Overview of Junos OS CoS


When a network experiences congestion and delay, some packets must be dropped. Junos OS class of service (CoS) enables you to divide traffic into classes and set various levels of throughput and packet loss when congestion occurs. You have greater control over packet loss because you can configure rules tailored to your needs.

You can configure CoS features to provide multiple classes of service for different applications. CoS also allows you to rewrite the Differentiated Services code point (DSCP) or IEEE 802.1p code-point bits of packets leaving an interface, thus allowing you to tailor packets for the network requirements of the remote peers.

CoS provides multiple classes of service for different applications. You can configure multiple forwarding classes for transmitting packets, define which packets are placed into each output queue, schedule the transmission service level for each queue, and manage congestion using a weighted random early detection (WRED) algorithm.

In designing CoS applications, you must carefully consider your service needs, and you must thoroughly plan and design your CoS configuration to ensure consistency and interoperability across all platforms in a CoS domain.

Because CoS is implemented in hardware rather than in software, you can experiment with and deploy CoS features without affecting packet forwarding and switching performance.


CoS policies can be enabled or disabled on each switch interface. Also, each physical and logical interface on the switch can have associated custom CoS rules.

When you change or when you deactivate and then reactivate the class-of-service configuration, the system experiences packet drops because the system momentarily blocks traffic to change the mapping of incoming traffic to input queues.

This topic describes:

CoS Standards

The following RFCs define the standards for CoS capabilities:

  • RFC 2474, Definition of the Differentiated Services Field in the IPv4 and IPv6 Headers

  • RFC 2597, Assured Forwarding PHB Group

  • RFC 2598, An Expedited Forwarding PHB

  • RFC 2698, A Two Rate Three Color Marker

  • RFC 3168, The Addition of Explicit Congestion Notification (ECN) to IP

The following data center bridging (DCB) standards are also supported to provide the CoS (and other characteristics) that Fibre Channel over Ethernet (FCoE) requires for transmitting storage traffic over an Ethernet network:

  • IEEE 802.1Qbb, priority-based flow control (PFC)

  • IEEE 802.1Qaz, enhanced transmission selection (ETS)

  • IEEE 802.1AB (LLDP) extension called Data Center Bridging Capability Exchange Protocol (DCBX)


OCX Series switches and NFX250 Network Services platforms do not support PFC and DCBX.

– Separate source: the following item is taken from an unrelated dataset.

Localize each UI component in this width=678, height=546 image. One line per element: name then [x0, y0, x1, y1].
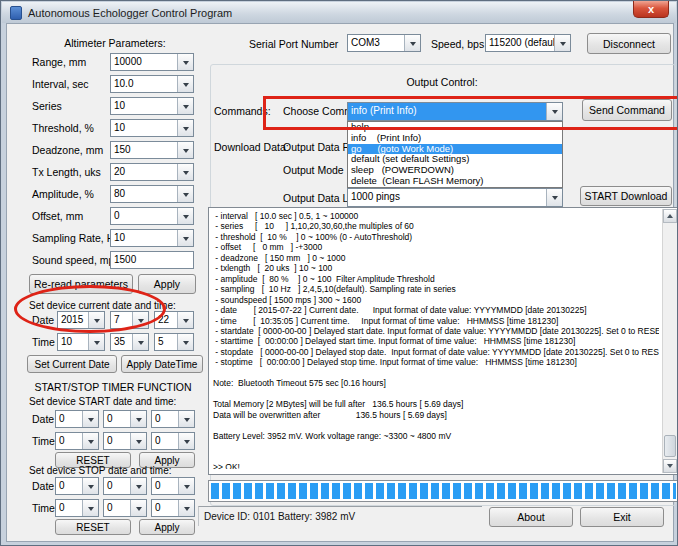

Juniper Networks QFX10000 switches support both enhanced transmission selection (ETS) hierarchical port scheduling and direct port scheduling.

How Junos OS CoS Works

Junos OS CoS works by examining traffic entering the edge of your network. The switch classifies traffic into defined service groups to provide the special treatment of traffic across the network. For example, you can send voice traffic across certain links and data traffic across other links. In addition, the data traffic streams can be serviced differently along the network path to ensure that higher-paying customers receive better service. As the traffic leaves the network at the far edge, you can reclassify the traffic to meet the policies of the targeted peer by rewriting the DSCP or IEEE 802.1 code-point bits.

To support CoS, you must configure each switch in the network. Generally, each switch examines the packets that enter it to determine their CoS settings. These settings dictate which packets are transmitted first to the next downstream switch. Switches at the edges of the network might be required to alter the CoS settings of the packets that enter the network to classify the packets into the appropriate service groups.

In Figure 1, Switch A is receiving traffic. As each packet enters, Switch A examines the packet’s current CoS settings and classifies the traffic into one of the groupings defined on the switch. This definition allows Switch A to prioritize its resources for servicing the traffic streams it receives. Switch A might alter the CoS settings (forwarding class and loss priority) of the packets to better match the defined traffic groups.

When Switch B receives the packets, it examines the CoS settings, determines the appropriate traffic groups, and processes the packet according to those settings. It then transmits the packets to Switch C, which performs the same actions. Switch D also examines the packets and determines the appropriate groups. Because Switch D sits at the far end of the network, it can reclassify (rewrite) the CoS code-point bits of the packets before transmitting them.

Figure 1: Packet Flow Across the Network
Packet Flow Across the Network

Default CoS Behavior

If you do not configure CoS settings, the software performs some CoS functions to ensure that the system forwards traffic and protocol packets with minimum delay when the network is experiencing congestion. Some CoS settings, such as classifiers, are automatically applied to each logical interface that you configure. Other settings, such as rewrite rules, are applied only if you explicitly associate them with an interface.